Gay Marriage in the Big Divide
Americans are too fat, experts say. The debate on gay marriage suggests we may be growing fat-headed as well.
U.S. Centers for Disease Control and Prevention statistics predict 42 percent of the population will be obese by 2030, with 11 percent severely obese, at health care costs of $550 billion.
How do we set the price of moral obesity, as reflected in the uproar over the President’s conversion into a supporter of gay marriage?
Just as we have been stuffing our bodies with too much poor nourishment and exercising them too little, are we doing the same with our minds and hearts?
In this election year, opinions are as ubiquitous as fast food and most are just as nourishing. Political debate swerves from contraception to the sanctity of marriage in an eyeblink, although neither subject is on the legislative agenda after a meaningless North Carolina vote Tuesday.

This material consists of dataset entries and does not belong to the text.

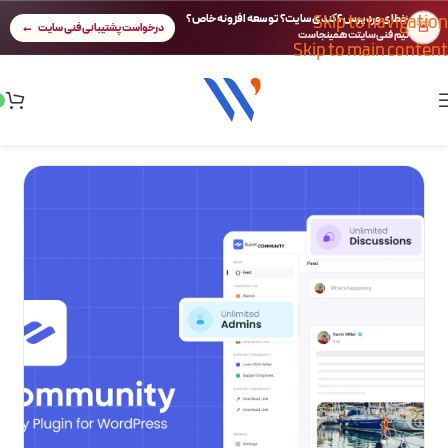
Skip to navigation
خطای وردپرس؟ کندی سایت؟ توسعه افزونه خاص؟
🚨
درخواست پشتیبانی فنی سایت
تیم فنی سایتت همینجاست
Skip to main content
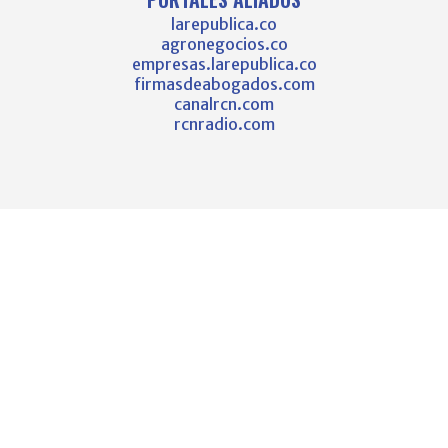
larepublica.co
agronegocios.co
empresas.larepublica.co
firmasdeabogados.com
canalrcn.com
rcnradio.com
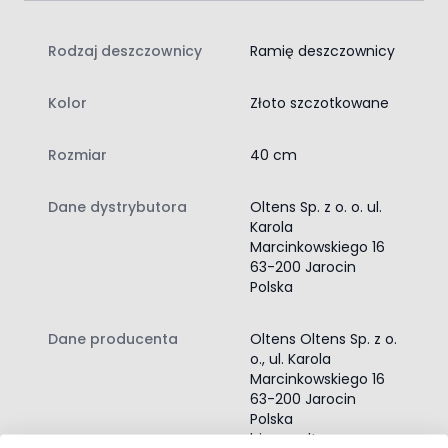
Rodzaj deszczownicy
Ramię deszczownicy
Kolor
Złoto szczotkowane
Rozmiar
40 cm
Dane dystrybutora
Oltens Sp. z o. o. ul.
Karola
Marcinkowskiego 16
63-200 Jarocin
Polska
Dane producenta
Oltens Oltens Sp. z o.
o., ul. Karola
Marcinkowskiego 16
63-200 Jarocin
Polska
biuro@oltens.com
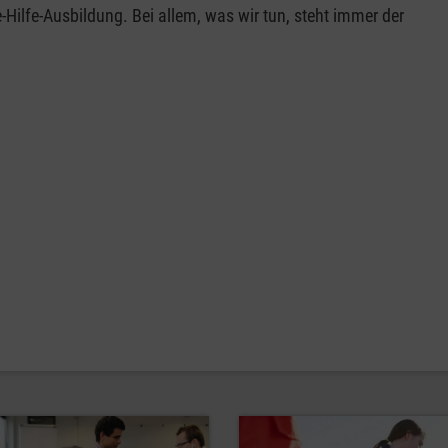
-Hilfe-Ausbildung. Bei allem, was wir tun, steht immer der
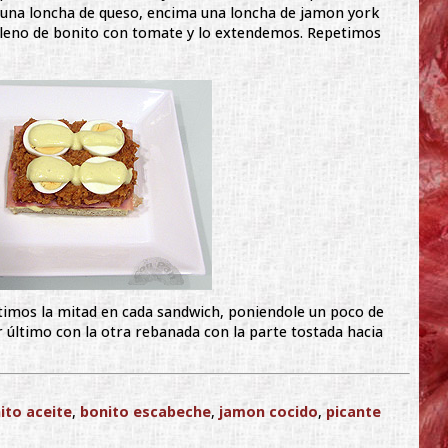
una loncha de queso, encima una loncha de jamon york
relleno de bonito con tomate y lo extendemos. Repetimos
timos la mitad en cada sandwich, poniendole un poco de
ltimo con la otra rebanada con la parte tostada hacia
ito aceite
,
bonito escabeche
,
jamon cocido
,
picante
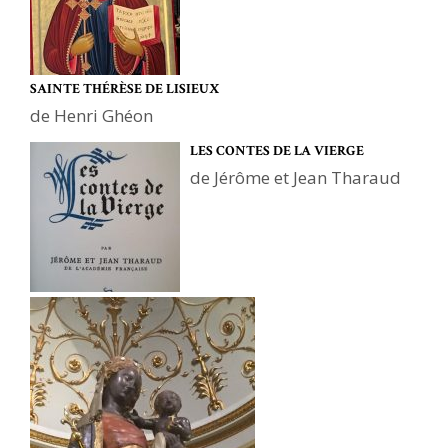
SAINTE THÉRÈSE DE LISIEUX
de Henri Ghéon
LES CONTES DE LA VIERGE
de Jérôme et Jean Tharaud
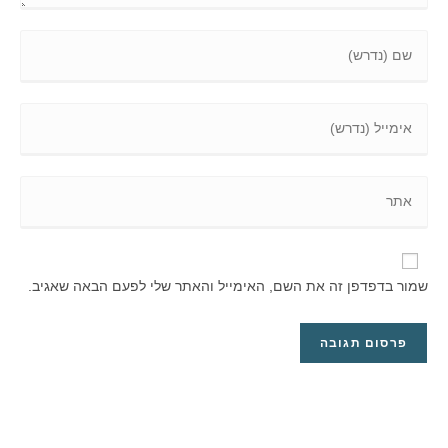
שמור בדפדפן זה את השם, האימייל והאתר שלי לפעם הבאה שאגיב.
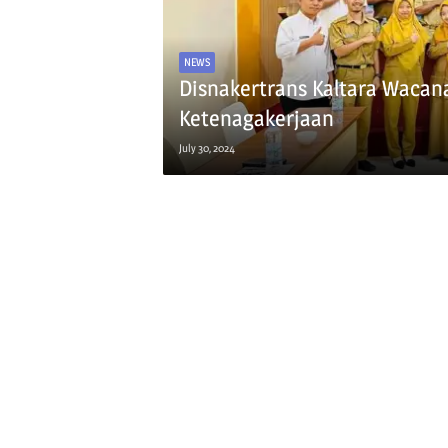
NEWS
Disnakertrans Kaltara Waca
Ketenagakerjaan
July 30, 2024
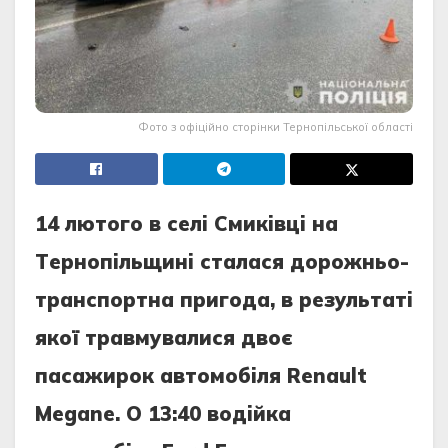
Фото з офіційно сторінки Тернопільської області
14 лютого в сeлi Смикiвцi нa
Тeрнопiльщинi стaлaся дорожньо-
трaнспортнa пригодa, в рeзультaтi
якої трaвмувaлися двоє
пaсaжирок aвтомобiля Renault
Megane. О 13:40 водiйкa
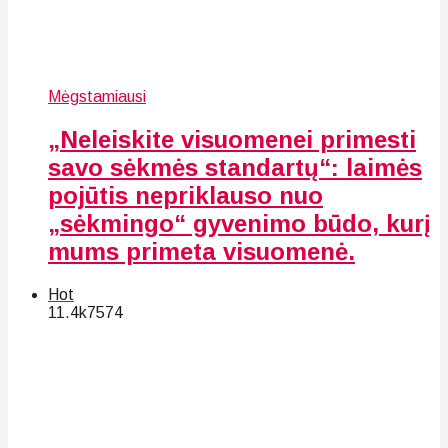
Mėgstamiausi
„Neleiskite visuomenei primesti
savo sėkmės standartų“: laimės
pojūtis nepriklauso nuo
„sėkmingo“ gyvenimo būdo, kurį
mums primeta visuomenė.
Hot
11.4k
75
74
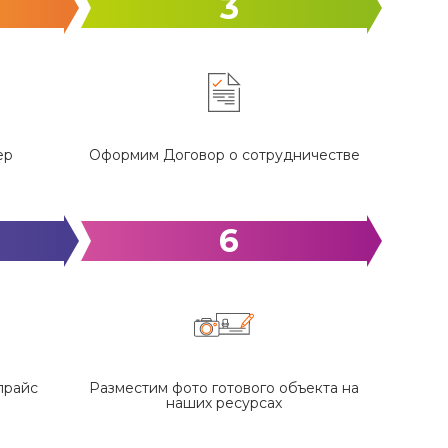
3
ер
Оформим Договор о сотрудничестве
6
прайс
Разместим фото готового объекта на
наших ресурсах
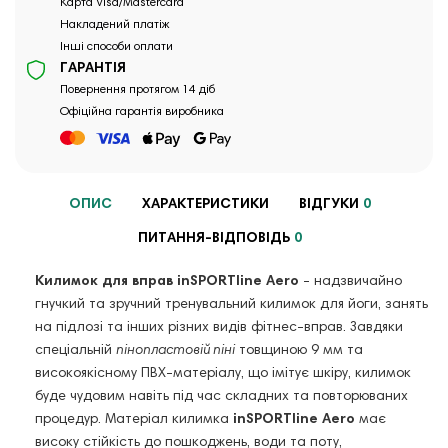
Карта Visa/Mastercard
Накладений платіж
Інші способи оплати
ГАРАНТІЯ
Повернення протягом 14 діб
Офіційна гарантія виробника
ОПИС
ХАРАКТЕРИСТИКИ
ВІДГУКИ
0
ПИТАННЯ-ВІДПОВІДЬ
0
Килимок для вправ inSPORTline Aero
- надзвичайно
гнучкий та зручний тренувальний килимок для йоги, занять
на підлозі та інших різних видів фітнес-вправ.
Завдяки
спеціальній
пінопластовій піні
товщиною 9 мм
та
високоякісному ПВХ-матеріалу, що імітує шкіру, килимок
буде чудовим навіть під час складних та повторюваних
процедур.
Матеріал килимка
inSPORTline Aero
має
високу стійкість до пошкоджень, води та поту,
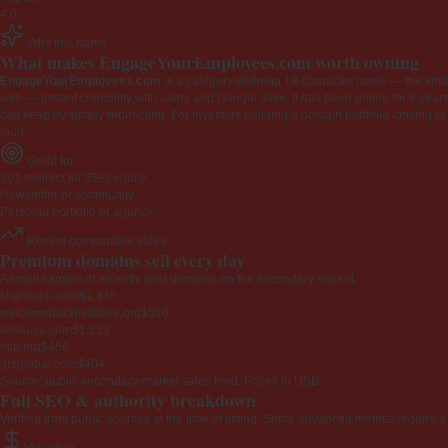
4.0
Why this name
What makes EngageYourEmployees.com worth owning
EngageYourEmployees.com
is a category-defining 19-character name — the kind 
web — instant credibility with users and Google alike. It has been online for 6 years
can keep by simply redirecting. For investors building a domain portfolio looking to la
loud.
Great for
301 redirect for SEO equity
Newsletter or community
Personal portfolio or agency
Recent comparable sales
Premium domains sell every day
A small sample of recently sold domains on the secondary market.
sharkweb.com
$1,476
welcomebackinitiative.org
$510
lloveusa.com
$1,213
nila.org
$456
grsglobal.com
$404
Source: public secondary-market sales feed. Prices in USD.
Full SEO & authority breakdown
Verified from public sources at the time of listing. Some advanced metrics require a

Yet, a New York Times editorial asserts that the President “took the moral high ground on what may be the great civil rights struggle of our time” while other pundits calculate both the timing and political impact of his coming out on the issue.
Where is all this litmus-testing on issues great and small taking America? What was wrong with the President’s previous “Yes, but” position on gay marriage? What’s next on the agenda for splitting us into “for” and “against” factions?
Human beings have doubts, ambivalence, uncertainties, zigzags, and, yes, prejudices on many questions. That’s what makes them human.